#### Your objective:
Your output should be the entries below, exact in every detail.

Segment Start: Data to process

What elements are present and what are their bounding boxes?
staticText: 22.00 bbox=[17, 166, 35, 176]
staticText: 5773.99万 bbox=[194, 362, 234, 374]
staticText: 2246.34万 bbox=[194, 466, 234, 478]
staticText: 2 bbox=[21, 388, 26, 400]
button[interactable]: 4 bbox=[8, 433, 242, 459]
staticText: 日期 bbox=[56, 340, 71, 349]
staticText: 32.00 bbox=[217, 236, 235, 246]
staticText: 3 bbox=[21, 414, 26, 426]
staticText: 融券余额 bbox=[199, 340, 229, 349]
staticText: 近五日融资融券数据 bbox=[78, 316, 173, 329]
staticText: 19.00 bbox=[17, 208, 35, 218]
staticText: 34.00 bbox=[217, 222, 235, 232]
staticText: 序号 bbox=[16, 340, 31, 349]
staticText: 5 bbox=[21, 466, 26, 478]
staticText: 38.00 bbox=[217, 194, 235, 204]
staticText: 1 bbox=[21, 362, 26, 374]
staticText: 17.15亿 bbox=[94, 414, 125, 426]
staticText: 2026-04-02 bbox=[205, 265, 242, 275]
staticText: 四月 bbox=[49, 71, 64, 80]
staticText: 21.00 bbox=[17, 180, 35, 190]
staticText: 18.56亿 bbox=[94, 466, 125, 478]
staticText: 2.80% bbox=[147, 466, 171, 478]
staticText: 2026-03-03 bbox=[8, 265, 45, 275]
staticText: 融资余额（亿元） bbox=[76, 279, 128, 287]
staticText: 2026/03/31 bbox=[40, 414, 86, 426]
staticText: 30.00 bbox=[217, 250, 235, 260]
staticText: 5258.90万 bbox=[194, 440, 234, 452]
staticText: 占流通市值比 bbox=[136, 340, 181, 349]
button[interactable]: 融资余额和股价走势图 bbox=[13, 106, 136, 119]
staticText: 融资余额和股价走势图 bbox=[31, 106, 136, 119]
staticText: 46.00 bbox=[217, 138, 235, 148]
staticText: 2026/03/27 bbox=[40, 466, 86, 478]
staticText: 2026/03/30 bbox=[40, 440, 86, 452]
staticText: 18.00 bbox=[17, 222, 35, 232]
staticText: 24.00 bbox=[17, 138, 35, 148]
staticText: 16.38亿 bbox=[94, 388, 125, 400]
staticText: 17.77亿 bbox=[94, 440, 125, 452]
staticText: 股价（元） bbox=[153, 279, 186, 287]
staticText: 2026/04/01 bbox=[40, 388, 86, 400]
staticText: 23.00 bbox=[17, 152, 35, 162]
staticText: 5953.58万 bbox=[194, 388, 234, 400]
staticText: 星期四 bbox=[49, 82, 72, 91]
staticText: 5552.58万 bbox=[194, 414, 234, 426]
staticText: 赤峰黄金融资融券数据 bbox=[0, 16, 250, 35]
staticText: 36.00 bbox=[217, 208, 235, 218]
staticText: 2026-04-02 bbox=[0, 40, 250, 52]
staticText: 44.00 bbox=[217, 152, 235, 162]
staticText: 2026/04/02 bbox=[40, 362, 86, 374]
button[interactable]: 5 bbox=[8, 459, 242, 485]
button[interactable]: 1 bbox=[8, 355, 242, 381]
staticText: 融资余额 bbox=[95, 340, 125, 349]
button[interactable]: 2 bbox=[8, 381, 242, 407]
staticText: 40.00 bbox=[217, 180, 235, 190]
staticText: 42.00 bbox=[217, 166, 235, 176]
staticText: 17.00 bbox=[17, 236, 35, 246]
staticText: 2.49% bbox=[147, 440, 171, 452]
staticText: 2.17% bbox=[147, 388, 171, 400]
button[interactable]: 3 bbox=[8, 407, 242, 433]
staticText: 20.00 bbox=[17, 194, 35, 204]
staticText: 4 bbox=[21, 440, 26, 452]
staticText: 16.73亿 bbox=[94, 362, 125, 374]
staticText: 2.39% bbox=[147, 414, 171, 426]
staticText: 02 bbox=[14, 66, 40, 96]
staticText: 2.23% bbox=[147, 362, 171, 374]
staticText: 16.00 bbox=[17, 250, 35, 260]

Segment End: Data to process

#### Result of the exercise:
What elements are present and what are their bounding boxes?
staticText: 22.00 bbox=[17, 166, 35, 176]
staticText: 5773.99万 bbox=[194, 362, 234, 374]
staticText: 2246.34万 bbox=[194, 466, 234, 478]
staticText: 2 bbox=[21, 388, 26, 400]
button[interactable]: 4 bbox=[8, 433, 242, 459]
staticText: 日期 bbox=[56, 340, 71, 349]
staticText: 32.00 bbox=[217, 236, 235, 246]
staticText: 3 bbox=[21, 414, 26, 426]
staticText: 融券余额 bbox=[199, 340, 229, 349]
staticText: 近五日融资融券数据 bbox=[78, 316, 173, 329]
staticText: 19.00 bbox=[17, 208, 35, 218]
staticText: 34.00 bbox=[217, 222, 235, 232]
staticText: 序号 bbox=[16, 340, 31, 349]
staticText: 5 bbox=[21, 466, 26, 478]
staticText: 38.00 bbox=[217, 194, 235, 204]
staticText: 1 bbox=[21, 362, 26, 374]
staticText: 17.15亿 bbox=[94, 414, 125, 426]
staticText: 2026-04-02 bbox=[205, 265, 242, 275]
staticText: 四月 bbox=[49, 71, 64, 80]
staticText: 21.00 bbox=[17, 180, 35, 190]
staticText: 18.56亿 bbox=[94, 466, 125, 478]
staticText: 2.80% bbox=[147, 466, 171, 478]
staticText: 2026-03-03 bbox=[8, 265, 45, 275]
staticText: 融资余额（亿元） bbox=[76, 279, 128, 287]
staticText: 2026/03/31 bbox=[40, 414, 86, 426]
staticText: 30.00 bbox=[217, 250, 235, 260]
staticText: 5258.90万 bbox=[194, 440, 234, 452]
staticText: 占流通市值比 bbox=[136, 340, 181, 349]
button[interactable]: 融资余额和股价走势图 bbox=[13, 106, 136, 119]
staticText: 融资余额和股价走势图 bbox=[31, 106, 136, 119]
staticText: 46.00 bbox=[217, 138, 235, 148]
staticText: 2026/03/27 bbox=[40, 466, 86, 478]
staticText: 2026/03/30 bbox=[40, 440, 86, 452]
staticText: 18.00 bbox=[17, 222, 35, 232]
staticText: 24.00 bbox=[17, 138, 35, 148]
staticText: 16.38亿 bbox=[94, 388, 125, 400]
staticText: 17.77亿 bbox=[94, 440, 125, 452]
staticText: 股价（元） bbox=[153, 279, 186, 287]
staticText: 2026/04/01 bbox=[40, 388, 86, 400]
staticText: 23.00 bbox=[17, 152, 35, 162]
staticText: 5953.58万 bbox=[194, 388, 234, 400]
staticText: 星期四 bbox=[49, 82, 72, 91]
staticText: 5552.58万 bbox=[194, 414, 234, 426]
staticText: 赤峰黄金融资融券数据 bbox=[0, 16, 250, 35]
staticText: 36.00 bbox=[217, 208, 235, 218]
staticText: 2026-04-02 bbox=[0, 40, 250, 52]
staticText: 44.00 bbox=[217, 152, 235, 162]
staticText: 2026/04/02 bbox=[40, 362, 86, 374]
button[interactable]: 5 bbox=[8, 459, 242, 485]
button[interactable]: 1 bbox=[8, 355, 242, 381]
staticText: 融资余额 bbox=[95, 340, 125, 349]
button[interactable]: 2 bbox=[8, 381, 242, 407]
staticText: 40.00 bbox=[217, 180, 235, 190]
staticText: 42.00 bbox=[217, 166, 235, 176]
staticText: 17.00 bbox=[17, 236, 35, 246]
staticText: 2.49% bbox=[147, 440, 171, 452]
staticText: 2.17% bbox=[147, 388, 171, 400]
button[interactable]: 3 bbox=[8, 407, 242, 433]
staticText: 20.00 bbox=[17, 194, 35, 204]
staticText: 4 bbox=[21, 440, 26, 452]
staticText: 16.73亿 bbox=[94, 362, 125, 374]
staticText: 2.39% bbox=[147, 414, 171, 426]
staticText: 02 bbox=[14, 66, 40, 96]
staticText: 2.23% bbox=[147, 362, 171, 374]
staticText: 16.00 bbox=[17, 250, 35, 260]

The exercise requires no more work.